Killing a person will no longer be seen as a crime, but instead will be treated as a form of health care. According to the Supreme Court, adults at any age, not just those who are near death, may request assisted suicide. Following the lead of some European countries whose experience with assisted suicide and euthanasia we disregard at our peril, the Provincial-Territorial Expert Advisory Group has already gone beyond the restriction of assisted suicide to adults, and has proposed that children be included. The right to be put to death will, in practice, become in some cases the duty to be put to death, as subtle pressure is brought to bear on the vulnerable. Those called to the noble vocation of healing will instead be engaged in killing, with a grievous effect both upon the integrity of a medical profession committed to do no harm, and upon the trust of patients in those from whom they seek healing.

Even those doctors who support this legalization in principle may be uneasy when they experience its far reaching implications.

The strong message from the Supreme Court is unmistakeable: some lives are just not worth living. We passionately disagree.

In light of all this, it is clear that reasonable people, with or without religious faith, can have a well-founded moral conviction in their conscience that prevents them from becoming engaged in any way in the provision of assisted suicide and euthanasia. They deserve to be respected.

It is essential that the government ensure that effective conscience protection is given to health care providers, both institutions and individuals. They should not be forced to perform actions that go against their conscience, or to refer the action to others, since that is the moral equivalent of participating in the act itself. It is simply not right or just to say: you do not have to do what is against your conscience, but you must make sure it happens.  

Our worth as a society will be measured by the support we give to the vulnerable. People facing illness may choose to end their lives for reasons of isolation, discouragement, loneliness or poverty, even though they may have years yet to live. What does it say about us as a society when the ill and vulnerable in our midst feel like burdens?
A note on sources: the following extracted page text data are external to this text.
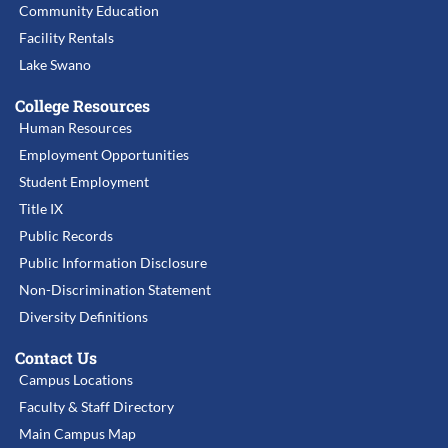
Community Education
Facility Rentals
Lake Swano
College Resources
Human Resources
Employment Opportunities
Student Employment
Title IX
Public Records
Public Information Disclosure
Non-Discrimination Statement
Diversity Definitions
Contact Us
Campus Locations
Faculty & Staff Directory
Main Campus Map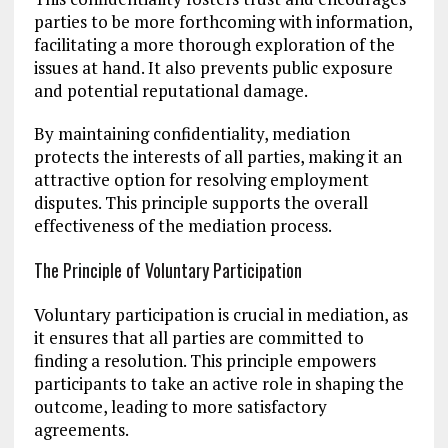
parties to be more forthcoming with information,
facilitating a more thorough exploration of the
issues at hand. It also prevents public exposure
and potential reputational damage.
By maintaining confidentiality, mediation
protects the interests of all parties, making it an
attractive option for resolving employment
disputes. This principle supports the overall
effectiveness of the mediation process.
The Principle of Voluntary Participation
Voluntary participation is crucial in mediation, as
it ensures that all parties are committed to
finding a resolution. This principle empowers
participants to take an active role in shaping the
outcome, leading to more satisfactory
agreements.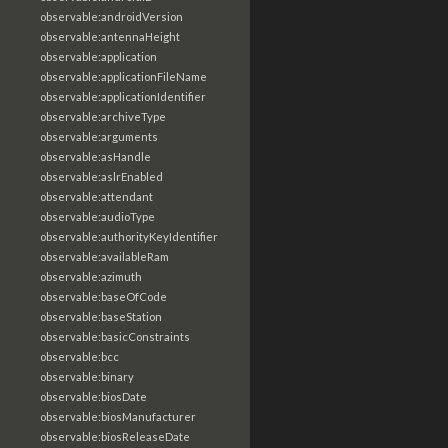
observable:androidVersion
observable:antennaHeight
observable:application
observable:applicationFileName
observable:applicationIdentifier
observable:archiveType
observable:arguments
observable:asHandle
observable:aslrEnabled
observable:attendant
observable:audioType
observable:authorityKeyIdentifier
observable:availableRam
observable:azimuth
observable:baseOfCode
observable:baseStation
observable:basicConstraints
observable:bcc
observable:binary
observable:biosDate
observable:biosManufacturer
observable:biosReleaseDate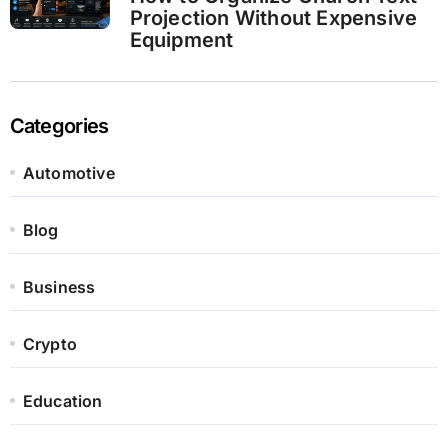
Projection Without Expensive
Equipment
Categories
Automotive
Blog
Business
Crypto
Education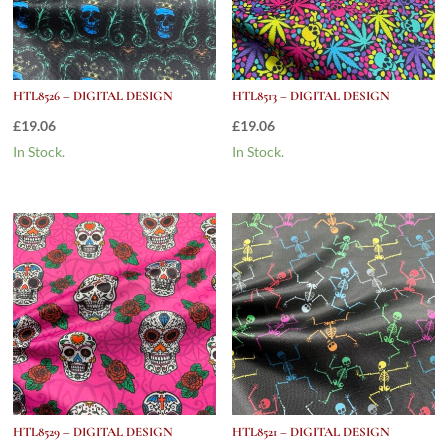
HTL8526 – DIGITAL DESIGN
HTL8513 – DIGITAL DESIGN
£
19.06
£
19.06
In Stock.
In Stock.
HTL8529 – DIGITAL DESIGN
HTL8521 – DIGITAL DESIGN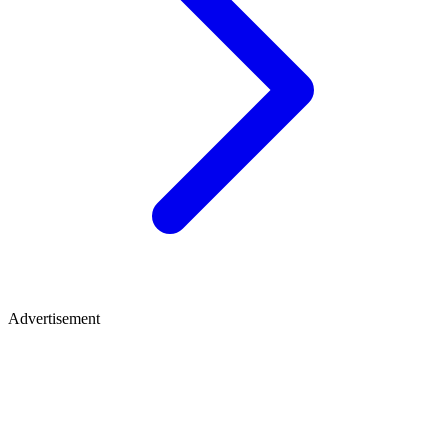
Advertisement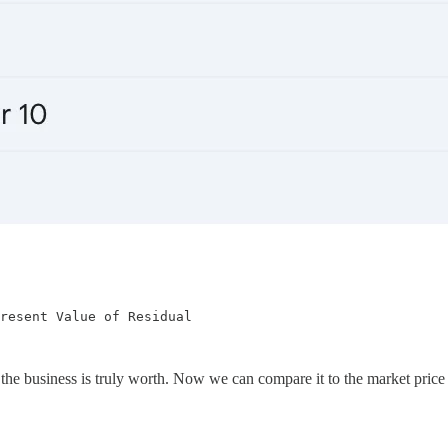
resent Value of Residual

he business is truly worth. Now we can compare it to the market price an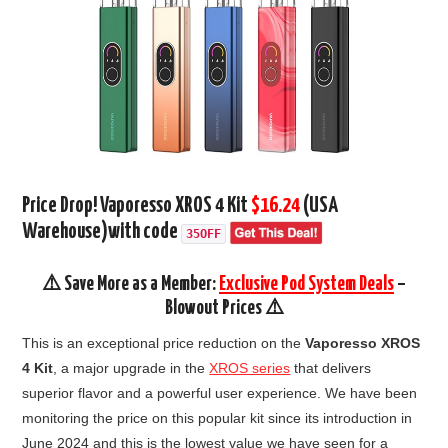
Price Drop! Vaporesso XROS 4 Kit
$16.24
(USA
Warehouse)
with code
35OFF
⚠️ Save More as a Member:
Exclusive Pod System Deals
–
Blowout Prices ⚠️
This is an exceptional price reduction on the
Vaporesso XROS
4 Kit
, a major upgrade in the
XROS series
that delivers
superior flavor and a powerful user experience. We have been
monitoring the price on this popular kit since its introduction in
June 2024 and this is the lowest value we have seen for a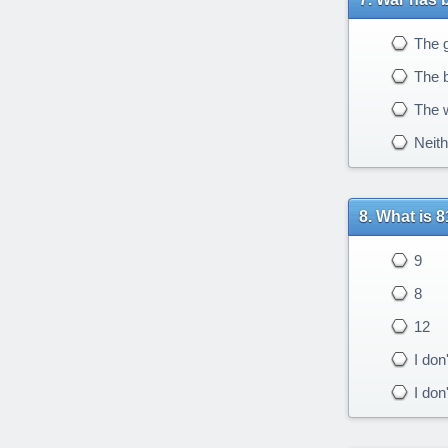
The g
The b
The w
Neith
What is 8
9
8
12
I don
I don'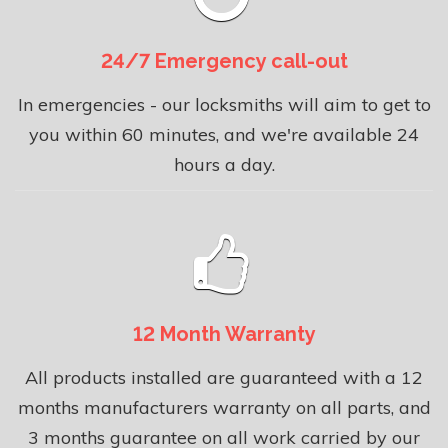
24/7 Emergency call-out
In emergencies - our locksmiths will aim to get to
you within 60 minutes, and we're available 24
hours a day.
12 Month Warranty
All products installed are guaranteed with a 12
months manufacturers warranty on all parts, and
3 months guarantee on all work carried by our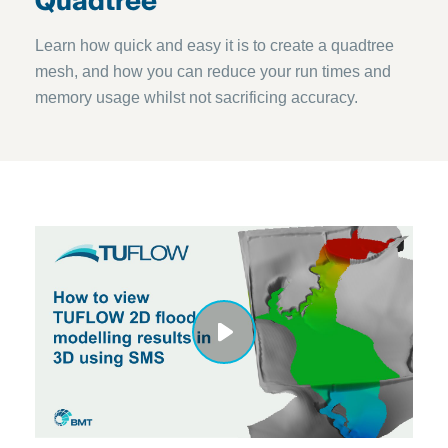
Quadtree
Learn how quick and easy it is to create a quadtree
mesh, and how you can reduce your run times and
memory usage whilst not sacrificing accuracy.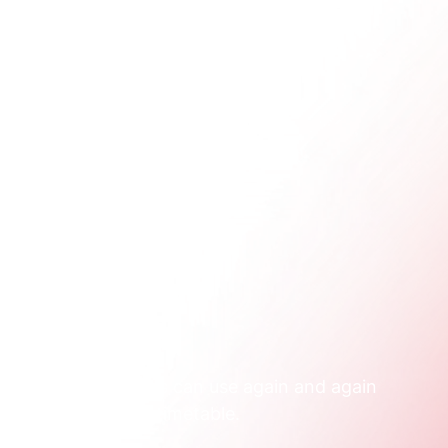
once.
p.
oute both businesses can use again and again 
n purpose, with a timetable.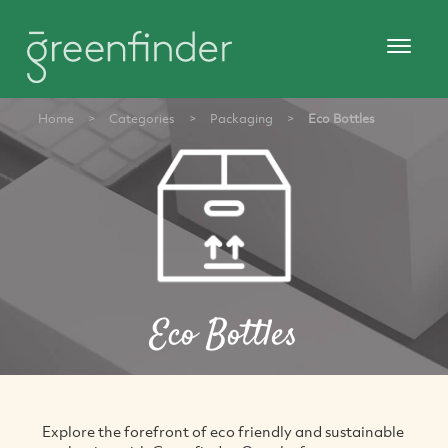
Home
>
Categories
>
Packaging
>
Eco Bottles
Eco Bottles
Explore the forefront of eco friendly and sustainable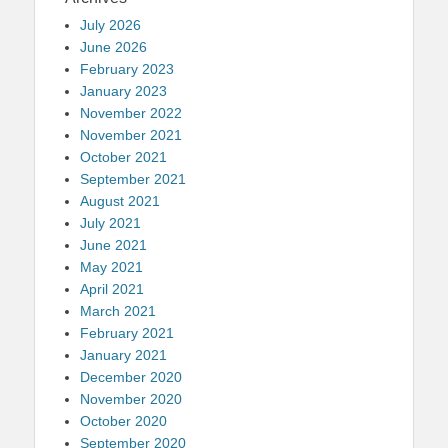
July 2026
June 2026
February 2023
January 2023
November 2022
November 2021
October 2021
September 2021
August 2021
July 2021
June 2021
May 2021
April 2021
March 2021
February 2021
January 2021
December 2020
November 2020
October 2020
September 2020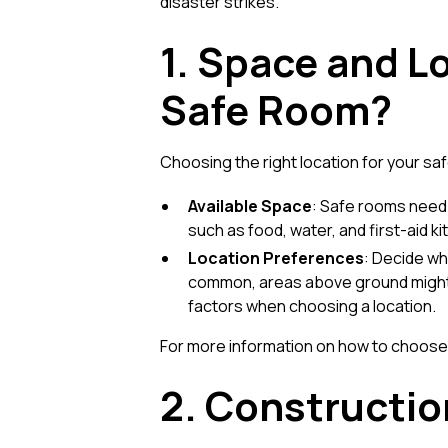
disaster strikes.
1. Space and L
Safe Room?
Choosing the right location for your saf
Available Space
: Safe rooms need
such as food, water, and first-aid k
Location Preferences
: Decide wh
common, areas above ground might a
factors when choosing a location.
For more information on how to choose 
2. Constructio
Often, a plea for suicide is a cry for help. Society should respond with care and compassionate support for these vulnerable people, not with death.

Proper palliative care to date is not available to the majority of Canadians. It is a moral imperative for all levels of government in our country to focus attention and resources on providing that care, which offers effective medical control of pain, and even more importantly, loving accompaniment of those who are approaching the inevitable end of life on earth.